ASSIGNMENT: Copy, exactly and without additions, every line in the records below from the one holding "[facebook] (1033, 1119)" through the one holding "[Instagram] (990, 1119)", both ends included.

SUPPLIED MATERIAL:
= = = = =

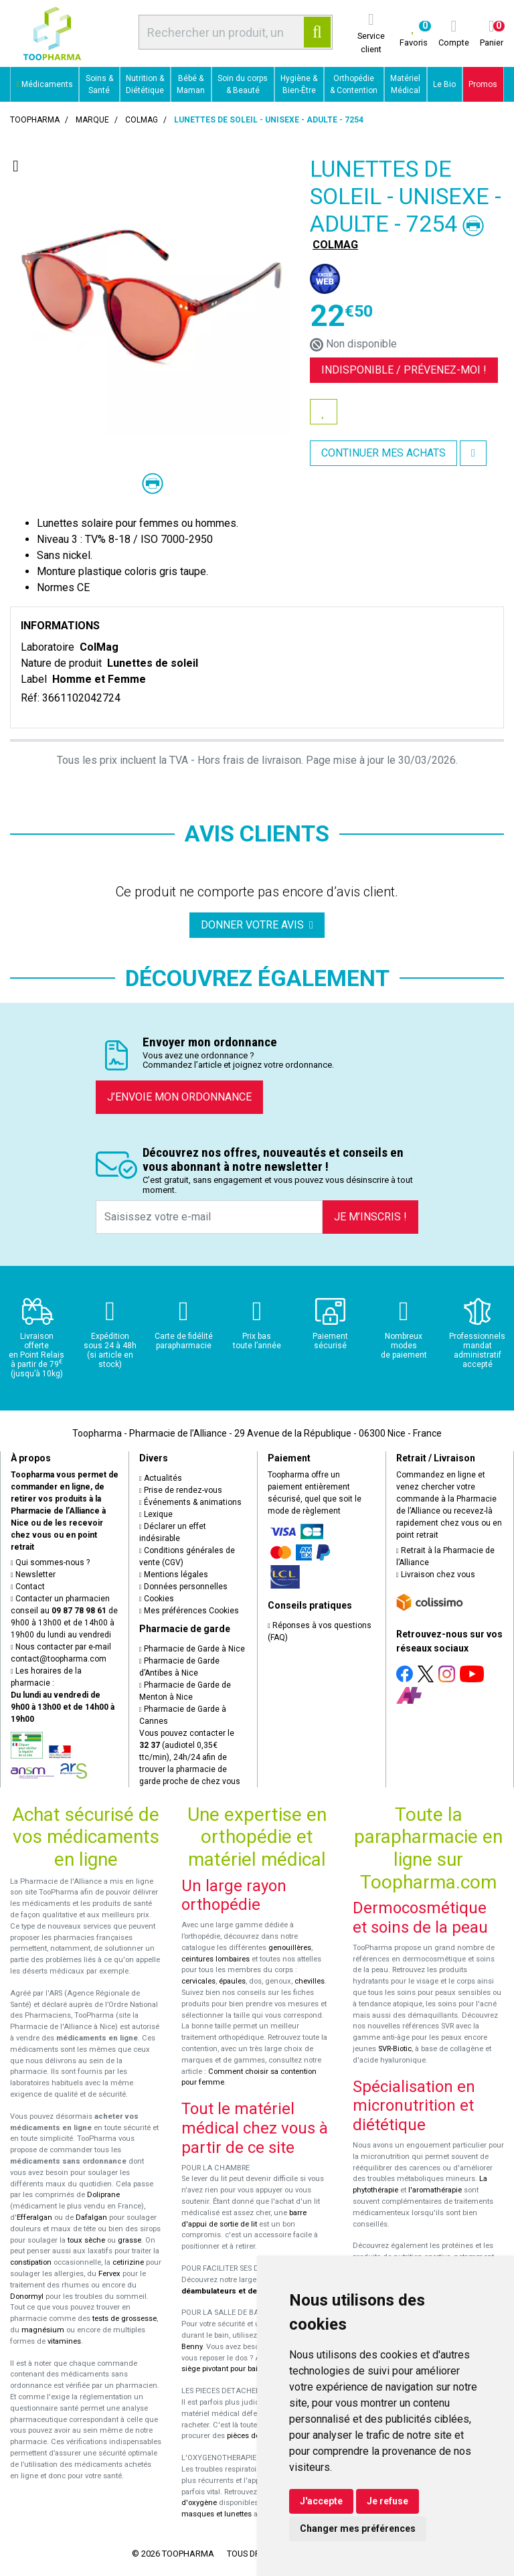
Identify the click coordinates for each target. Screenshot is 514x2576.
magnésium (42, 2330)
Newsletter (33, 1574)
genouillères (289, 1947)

= = = = =

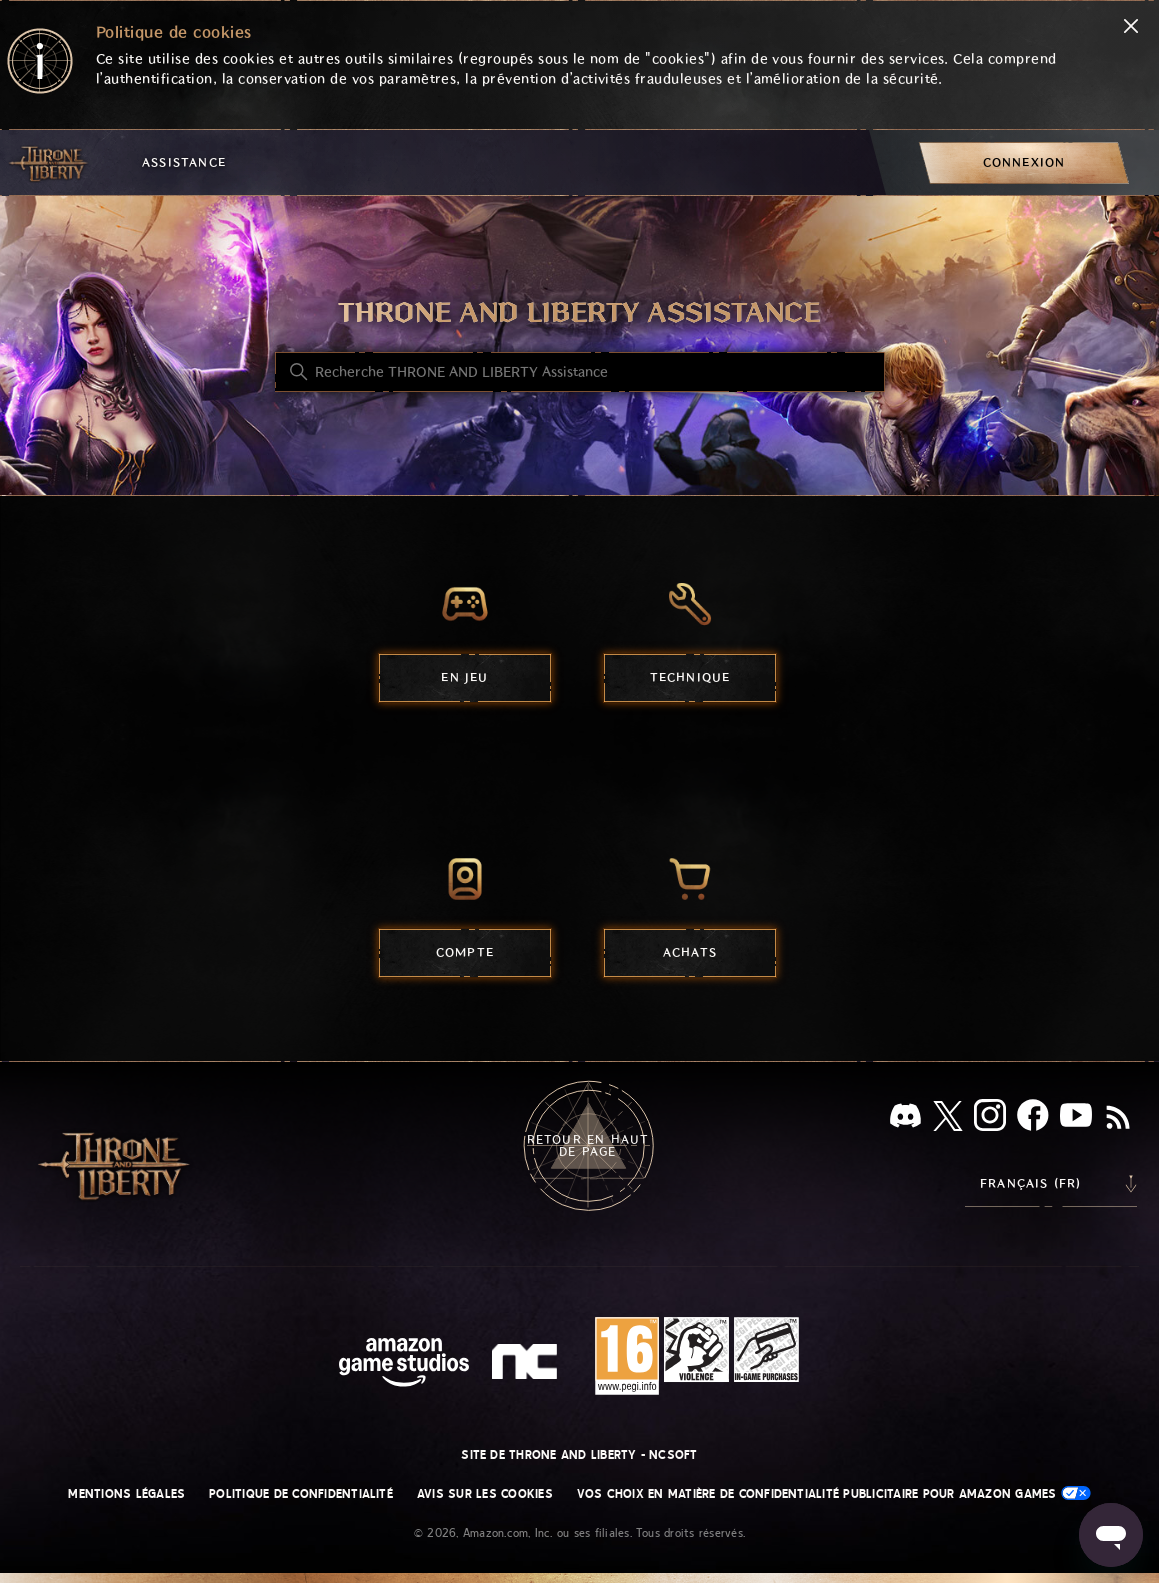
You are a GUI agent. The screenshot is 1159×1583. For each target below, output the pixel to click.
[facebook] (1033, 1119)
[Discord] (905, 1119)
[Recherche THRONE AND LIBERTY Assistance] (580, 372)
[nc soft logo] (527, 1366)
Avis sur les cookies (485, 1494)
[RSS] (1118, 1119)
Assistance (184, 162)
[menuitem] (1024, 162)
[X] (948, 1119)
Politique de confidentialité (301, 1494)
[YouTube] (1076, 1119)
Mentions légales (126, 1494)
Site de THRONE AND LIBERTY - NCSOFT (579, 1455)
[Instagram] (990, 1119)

= = = = =

REPLY TO THE EXERCISE:
[facebook] (1033, 1119)
[Discord] (905, 1119)
[Recherche THRONE AND LIBERTY Assistance] (580, 372)
[nc soft logo] (527, 1366)
Avis sur les cookies (485, 1494)
[RSS] (1118, 1119)
Assistance (184, 162)
[menuitem] (1024, 162)
[X] (948, 1119)
Politique de confidentialité (301, 1494)
[YouTube] (1076, 1119)
Mentions légales (126, 1494)
Site de THRONE AND LIBERTY - NCSOFT (579, 1455)
[Instagram] (990, 1119)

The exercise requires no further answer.